ATHENS (Reuters) -Greece plans to spend around 2.5 billion euros ($2.92 billion) to secure water supplies for its population over the next 30 years as it faces drought and increased demands on scare resources, its environment minister said on Thursday.
Much of Greece, which sits on Europe’s warmest southern tip and uses about 10 billion cubic metres of water a year, has seen baking summers and winters with little or no rain in recent years, which scientists attribute to a fast-warming climate.
A huge man-made lake in central Greece which supplies water for nearly half of the country’s population of more than 10 million has dwindled to its lowest level in decades.

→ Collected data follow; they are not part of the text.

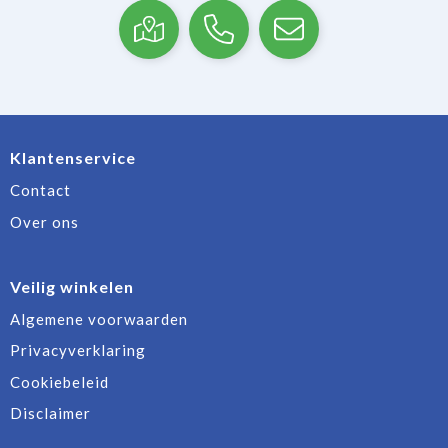
Klantenservice
Contact
Over ons
Veilig winkelen
Algemene voorwaarden
Privacyverklaring
Cookiebeleid
Disclaimer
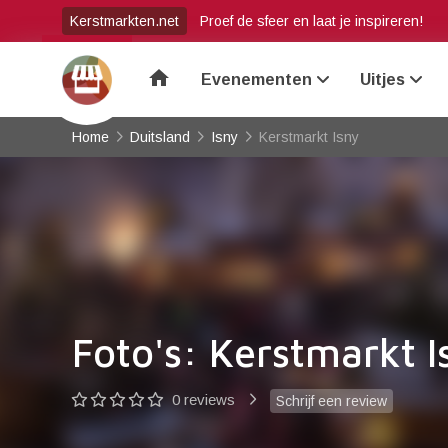
Kerstmarkten.net
Proef de sfeer en laat je inspireren!
home
Evenementen
Uitjes
Home
Duitsland
Isny
Kerstmarkt Isny
Foto's: Kerstmarkt I
0 reviews
Schrijf een review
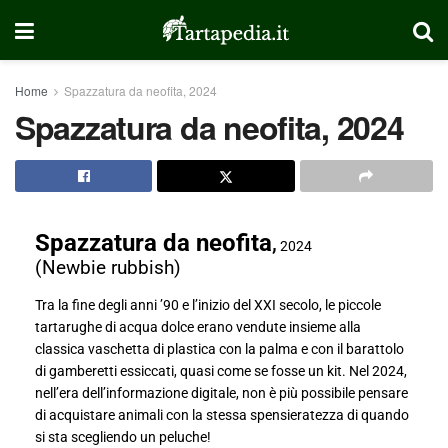
Home
Spazzatura da neofita, 2024
Spazzatura da neofita, 2024
Spazzatura da neofita
,
2024
(Newbie rubbish)
Tra la fine degli anni ’90 e l’inizio del XXI secolo, le piccole
tartarughe di acqua dolce erano vendute insieme alla
classica vaschetta di plastica con la palma e con il barattolo
di gamberetti essiccati, quasi come se fosse un kit. Nel 2024,
nell’era dell’informazione digitale, non è più possibile pensare
di acquistare animali con la stessa spensieratezza di quando
si sta scegliendo un peluche!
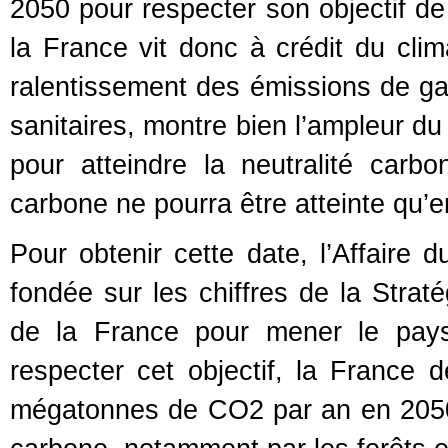
2050 pour respecter son objectif de 
la France vit donc à crédit du clim
ralentissement des émissions de gaz
sanitaires, montre bien l’ampleur du
pour atteindre la neutralité carbo
carbone ne pourra être atteinte qu’e
Pour obtenir cette date, l’Affaire 
fondée sur les chiffres de la Straté
de la France pour mener le pays
respecter cet objectif, la France
mégatonnes de CO2 par an en 2050, 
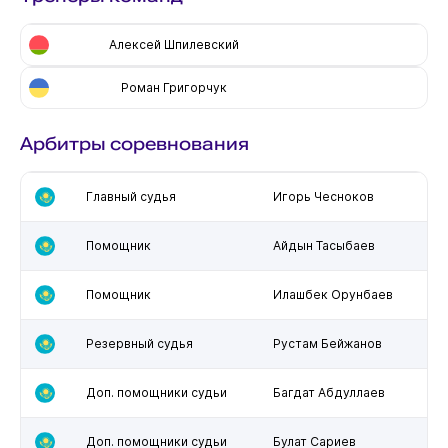
Алексей Шпилевский
Роман Григорчук
Арбитры соревнования
Главный судья
Игорь Чесноков
Помощник
Айдын Тасыбаев
Помощник
Илашбек Орунбаев
Резервный судья
Рустам Бейжанов
Доп. помощники судьи
Багдат Абдуллаев
Доп. помощники судьи
Булат Сариев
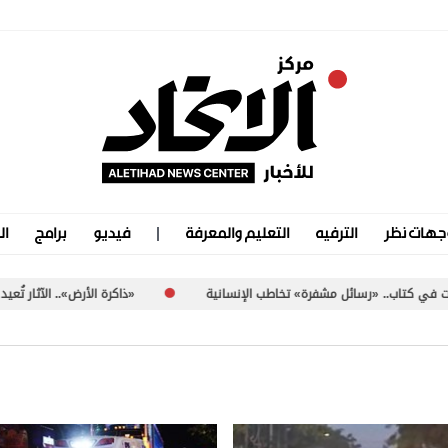
جهات نظر
الترفيه
التعليم والمعرفة
فيديو
برامج
ال
رسائل مشفرة» تخاطب الإنسانية
«ذاكرة الأرض».. الآثار تُعيد كتابة تاريخ ا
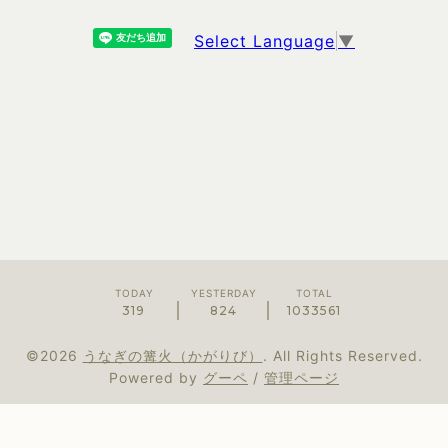
Select Language
▼
TODAY
YESTERDAY
TOTAL
319
824
1033561
©2026
うなぎの篝火（かがりび）
. All Rights Reserved.
Powered by
グーペ
/
管理ページ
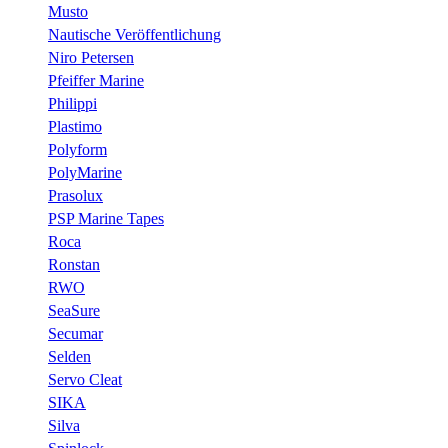
Musto
Nautische Veröffentlichung
Niro Petersen
Pfeiffer Marine
Philippi
Plastimo
Polyform
PolyMarine
Prasolux
PSP Marine Tapes
Roca
Ronstan
RWO
SeaSure
Secumar
Selden
Servo Cleat
SIKA
Silva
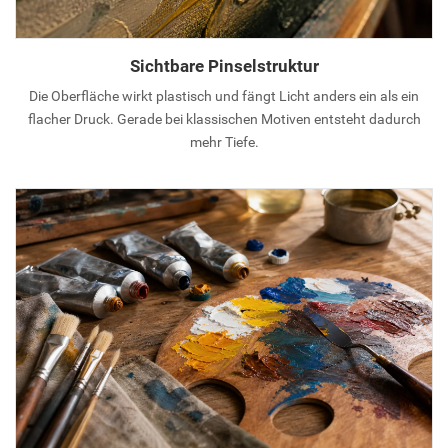
Sichtbare Pinselstruktur
Die Oberfläche wirkt plastisch und fängt Licht anders ein als ein
flacher Druck. Gerade bei klassischen Motiven entsteht dadurch
mehr Tiefe.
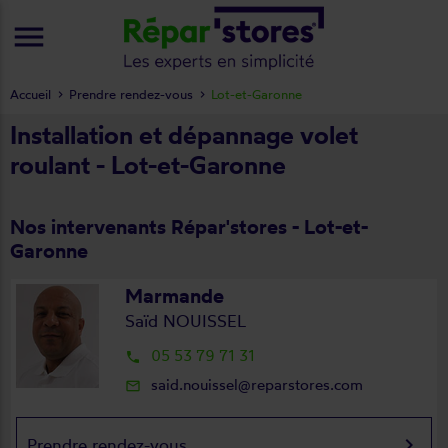
menu
Accueil
Prendre rendez-vous
Lot-et-Garonne
Installation et dépannage volet
roulant - Lot-et-Garonne
Nos intervenants Répar'stores - Lot-et-
Garonne
Marmande
Saïd NOUISSEL
05 53 79 71 31
local_phone
said.nouissel@reparstores.com
mail_outline
keyboard_arrow_right
Prendre rendez-vous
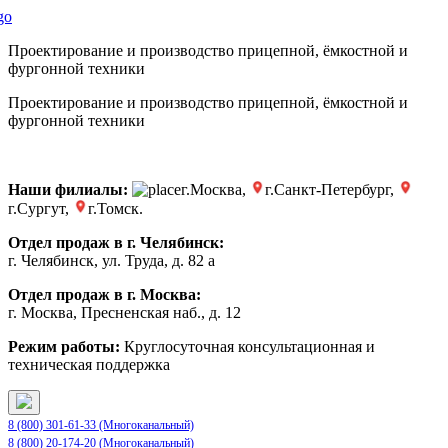
Проектирование и производство прицепной, ёмкостной и
фургонной техники
Проектирование и производство прицепной, ёмкостной и
фургонной техники
Наши филиалы:
г.Москва,
г.Санкт-Петербург,
г.Сургут,
г.Томск.
Отдел продаж в г. Челябинск:
г. Челябинск, ул. Труда, д. 82 а
Отдел продаж в г. Москва:
г. Москва, Пресненская наб., д. 12
Режим работы:
Круглосуточная консультационная и
техническая поддержка
8 (800) 301-61-33 (Многоканальный)
8 (800) 20-174-20 (Многоканальный)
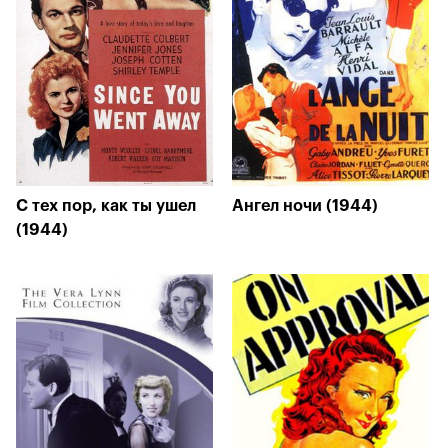
С тех пор, как ты ушел
Ангел ночи (1944)
(1944)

“Greece will be facing the second most severe water stress in southern Europe after Cyprus,” Stavros Papastravrou told an event in Athens, adding that the capital and Greece’s second biggest city of Thessaloniki would bear the brunt.
Papastravrou said that since 2022, the annual fall in Greece’s water reserves had reached about 250 million cubic metres, rainfall has decreased by about 25%, evaporation had risen by about 15% and water consumption had risen by 6%.
The seven-point plan to address the crisis includes funnelling water through tunnels from two tributaries to a reservoir in western Greece, using desalination plants and boring wells to help secure enough water for Athens.
Greece’s biggest water utilities, EYDAP and EYATH, will also take charge of the irrigation grid now operated by dozens of smaller local utilities as the country steps up efforts to modernise its fragmented water management and deal with leaky pipes, Papastavrou added.
“While Singapore and Israel are reusing every single drop twice or three times, our (water) losses stand at 50%,” he said.
Greece will get technical advice from the European Commission to address the challenge.